Exactly transcribe the line that holds "For every named target in this 1343×788" and every remaining line of the records, up to and including the final one, with nothing else.

▶ [INPUT DATA]:
******
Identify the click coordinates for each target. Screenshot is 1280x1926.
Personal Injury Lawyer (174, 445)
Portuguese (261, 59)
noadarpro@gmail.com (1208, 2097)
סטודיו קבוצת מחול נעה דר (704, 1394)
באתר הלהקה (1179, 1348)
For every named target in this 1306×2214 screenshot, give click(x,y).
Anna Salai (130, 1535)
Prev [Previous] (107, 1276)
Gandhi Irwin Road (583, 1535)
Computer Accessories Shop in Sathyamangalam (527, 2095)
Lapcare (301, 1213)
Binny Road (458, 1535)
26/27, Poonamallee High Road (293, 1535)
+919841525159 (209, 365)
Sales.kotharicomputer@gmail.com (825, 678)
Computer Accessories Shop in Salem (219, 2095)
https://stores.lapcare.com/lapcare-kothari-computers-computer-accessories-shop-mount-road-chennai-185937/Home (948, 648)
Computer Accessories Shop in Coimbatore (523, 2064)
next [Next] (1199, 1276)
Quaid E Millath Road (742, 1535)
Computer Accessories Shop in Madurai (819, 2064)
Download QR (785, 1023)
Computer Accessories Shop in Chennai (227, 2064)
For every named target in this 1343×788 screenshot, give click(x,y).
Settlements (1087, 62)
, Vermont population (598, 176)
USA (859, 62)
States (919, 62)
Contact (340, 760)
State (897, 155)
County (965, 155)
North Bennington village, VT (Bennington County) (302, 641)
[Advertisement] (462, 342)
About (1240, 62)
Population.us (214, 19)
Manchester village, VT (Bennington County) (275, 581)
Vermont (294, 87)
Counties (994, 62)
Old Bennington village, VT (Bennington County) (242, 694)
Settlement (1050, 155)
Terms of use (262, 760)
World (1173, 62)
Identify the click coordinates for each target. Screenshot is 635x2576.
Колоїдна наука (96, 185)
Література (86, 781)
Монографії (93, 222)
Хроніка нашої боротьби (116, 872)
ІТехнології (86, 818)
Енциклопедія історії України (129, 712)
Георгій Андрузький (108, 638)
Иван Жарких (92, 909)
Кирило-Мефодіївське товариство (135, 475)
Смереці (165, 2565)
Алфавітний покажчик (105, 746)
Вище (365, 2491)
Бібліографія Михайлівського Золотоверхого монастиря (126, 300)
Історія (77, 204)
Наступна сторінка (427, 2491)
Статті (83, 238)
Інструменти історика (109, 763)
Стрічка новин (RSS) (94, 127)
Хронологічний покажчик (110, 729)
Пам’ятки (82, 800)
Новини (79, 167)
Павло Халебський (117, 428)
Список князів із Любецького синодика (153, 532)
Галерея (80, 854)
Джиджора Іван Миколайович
******
▶ [EXERCISE RESULT]:
For every named target in this 1343×788 screenshot, give click(x,y).
Settlements (1087, 62)
, Vermont population (598, 176)
USA (859, 62)
States (919, 62)
Contact (340, 760)
State (897, 155)
County (965, 155)
North Bennington village, VT (Bennington County) (302, 641)
[Advertisement] (462, 342)
About (1240, 62)
Population.us (214, 19)
Manchester village, VT (Bennington County) (275, 581)
Vermont (294, 87)
Counties (994, 62)
Old Bennington village, VT (Bennington County) (242, 694)
Settlement (1050, 155)
Terms of use (262, 760)
World (1173, 62)
Identify the click coordinates for each target. Screenshot is 635x2576.
Колоїдна наука (96, 185)
Література (86, 781)
Монографії (93, 222)
Хроніка нашої боротьби (116, 872)
ІТехнології (86, 818)
Енциклопедія історії України (129, 712)
Георгій Андрузький (108, 638)
Иван Жарких (92, 909)
Кирило-Мефодіївське товариство (135, 475)
Смереці (165, 2565)
Алфавітний покажчик (105, 746)
Вище (365, 2491)
Бібліографія Михайлівського Золотоверхого монастиря (126, 300)
Історія (77, 204)
Наступна сторінка (427, 2491)
Статті (83, 238)
Інструменти історика (109, 763)
Стрічка новин (RSS) (94, 127)
Хронологічний покажчик (110, 729)
Пам’ятки (82, 800)
Новини (79, 167)
Павло Халебський (117, 428)
Список князів із Любецького синодика (153, 532)
Галерея (80, 854)
Джиджора Іван Миколайович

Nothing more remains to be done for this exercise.